Page-level text extractions:

==========

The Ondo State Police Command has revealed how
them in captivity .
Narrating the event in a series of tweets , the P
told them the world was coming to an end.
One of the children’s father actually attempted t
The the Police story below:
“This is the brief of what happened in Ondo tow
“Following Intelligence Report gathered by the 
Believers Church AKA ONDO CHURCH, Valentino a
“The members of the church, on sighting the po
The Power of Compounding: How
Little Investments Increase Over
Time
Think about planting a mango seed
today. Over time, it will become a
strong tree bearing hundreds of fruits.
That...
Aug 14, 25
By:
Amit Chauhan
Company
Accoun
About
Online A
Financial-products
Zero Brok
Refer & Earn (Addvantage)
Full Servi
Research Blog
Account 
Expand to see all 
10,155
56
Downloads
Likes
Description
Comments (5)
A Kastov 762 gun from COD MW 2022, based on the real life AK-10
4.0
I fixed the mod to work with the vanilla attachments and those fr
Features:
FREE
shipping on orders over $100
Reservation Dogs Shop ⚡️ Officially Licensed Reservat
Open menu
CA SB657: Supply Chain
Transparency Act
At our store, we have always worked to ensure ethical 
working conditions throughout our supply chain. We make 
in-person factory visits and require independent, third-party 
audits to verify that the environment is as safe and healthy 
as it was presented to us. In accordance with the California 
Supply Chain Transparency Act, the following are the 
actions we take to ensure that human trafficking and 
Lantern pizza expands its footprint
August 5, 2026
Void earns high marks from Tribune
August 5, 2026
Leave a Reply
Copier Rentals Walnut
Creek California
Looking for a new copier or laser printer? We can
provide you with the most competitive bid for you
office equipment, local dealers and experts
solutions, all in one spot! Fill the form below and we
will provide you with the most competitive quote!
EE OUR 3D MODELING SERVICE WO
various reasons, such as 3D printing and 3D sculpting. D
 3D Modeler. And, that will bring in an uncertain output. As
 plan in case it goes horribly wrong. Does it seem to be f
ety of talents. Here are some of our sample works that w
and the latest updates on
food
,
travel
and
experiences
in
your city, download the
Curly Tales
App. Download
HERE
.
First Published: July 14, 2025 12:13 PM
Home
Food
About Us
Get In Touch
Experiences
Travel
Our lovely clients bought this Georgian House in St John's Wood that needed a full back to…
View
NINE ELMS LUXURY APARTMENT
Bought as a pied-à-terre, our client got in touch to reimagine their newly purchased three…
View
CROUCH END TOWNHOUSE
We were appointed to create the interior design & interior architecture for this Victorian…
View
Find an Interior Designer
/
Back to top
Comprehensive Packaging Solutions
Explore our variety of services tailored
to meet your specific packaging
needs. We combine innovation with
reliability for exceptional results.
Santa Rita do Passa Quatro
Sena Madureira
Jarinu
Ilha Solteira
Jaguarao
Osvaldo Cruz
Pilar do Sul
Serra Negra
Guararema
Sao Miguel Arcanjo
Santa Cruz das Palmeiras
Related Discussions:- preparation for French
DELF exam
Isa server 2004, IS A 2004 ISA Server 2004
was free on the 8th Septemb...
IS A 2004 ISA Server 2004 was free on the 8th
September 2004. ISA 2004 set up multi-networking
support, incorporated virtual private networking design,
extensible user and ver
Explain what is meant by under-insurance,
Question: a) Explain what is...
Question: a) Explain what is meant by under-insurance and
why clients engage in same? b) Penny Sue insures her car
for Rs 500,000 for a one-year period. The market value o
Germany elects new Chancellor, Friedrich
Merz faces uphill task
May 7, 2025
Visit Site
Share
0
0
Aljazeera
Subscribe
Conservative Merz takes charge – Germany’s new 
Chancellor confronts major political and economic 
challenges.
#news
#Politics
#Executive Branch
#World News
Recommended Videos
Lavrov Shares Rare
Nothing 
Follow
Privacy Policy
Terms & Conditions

==========

Task instructions. Repeat each entry word for word.

Answer space.
The Ondo State Police Command has revealed how
them in captivity .
Narrating the event in a series of tweets , the P
told them the world was coming to an end.
One of the children’s father actually attempted t
The the Police story below:
“This is the brief of what happened in Ondo tow
“Following Intelligence Report gathered by the 
Believers Church AKA ONDO CHURCH, Valentino a
“The members of the church, on sighting the po
The Power of Compounding: How
Little Investments Increase Over
Time
Think about planting a mango seed
today. Over time, it will become a
strong tree bearing hundreds of fruits.
That...
Aug 14, 25
By:
Amit Chauhan
Company
Accoun
About
Online A
Financial-products
Zero Brok
Refer & Earn (Addvantage)
Full Servi
Research Blog
Account 
Expand to see all 
10,155
56
Downloads
Likes
Description
Comments (5)
A Kastov 762 gun from COD MW 2022, based on the real life AK-10
4.0
I fixed the mod to work with the vanilla attachments and those fr
Features:
FREE
shipping on orders over $100
Reservation Dogs Shop ⚡️ Officially Licensed Reservat
Open menu
CA SB657: Supply Chain
Transparency Act
At our store, we have always worked to ensure ethical 
working conditions throughout our supply chain. We make 
in-person factory visits and require independent, third-party 
audits to verify that the environment is as safe and healthy 
as it was presented to us. In accordance with the California 
Supply Chain Transparency Act, the following are the 
actions we take to ensure that human trafficking and 
Lantern pizza expands its footprint
August 5, 2026
Void earns high marks from Tribune
August 5, 2026
Leave a Reply
Copier Rentals Walnut
Creek California
Looking for a new copier or laser printer? We can
provide you with the most competitive bid for you
office equipment, local dealers and experts
solutions, all in one spot! Fill the form below and we
will provide you with the most competitive quote!
EE OUR 3D MODELING SERVICE WO
various reasons, such as 3D printing and 3D sculpting. D
 3D Modeler. And, that will bring in an uncertain output. As
 plan in case it goes horribly wrong. Does it seem to be f
ety of talents. Here are some of our sample works that w
and the latest updates on
food
,
travel
and
experiences
in
your city, download the
Curly Tales
App. Download
HERE
.
First Published: July 14, 2025 12:13 PM
Home
Food
About Us
Get In Touch
Experiences
Travel
Our lovely clients bought this Georgian House in St John's Wood that needed a full back to…
View
NINE ELMS LUXURY APARTMENT
Bought as a pied-à-terre, our client got in touch to reimagine their newly purchased three…
View
CROUCH END TOWNHOUSE
We were appointed to create the interior design & interior architecture for this Victorian…
View
Find an Interior Designer
/
Back to top
Comprehensive Packaging Solutions
Explore our variety of services tailored
to meet your specific packaging
needs. We combine innovation with
reliability for exceptional results.
Santa Rita do Passa Quatro
Sena Madureira
Jarinu
Ilha Solteira
Jaguarao
Osvaldo Cruz
Pilar do Sul
Serra Negra
Guararema
Sao Miguel Arcanjo
Santa Cruz das Palmeiras
Related Discussions:- preparation for French
DELF exam
Isa server 2004, IS A 2004 ISA Server 2004
was free on the 8th Septemb...
IS A 2004 ISA Server 2004 was free on the 8th
September 2004. ISA 2004 set up multi-networking
support, incorporated virtual private networking design,
extensible user and ver
Explain what is meant by under-insurance,
Question: a) Explain what is...
Question: a) Explain what is meant by under-insurance and
why clients engage in same? b) Penny Sue insures her car
for Rs 500,000 for a one-year period. The market value o
Germany elects new Chancellor, Friedrich
Merz faces uphill task
May 7, 2025
Visit Site
Share
0
0
Aljazeera
Subscribe
Conservative Merz takes charge – Germany’s new 
Chancellor confronts major political and economic 
challenges.
#news
#Politics
#Executive Branch
#World News
Recommended Videos
Lavrov Shares Rare
Nothing 
Follow
Privacy Policy
Terms & Conditions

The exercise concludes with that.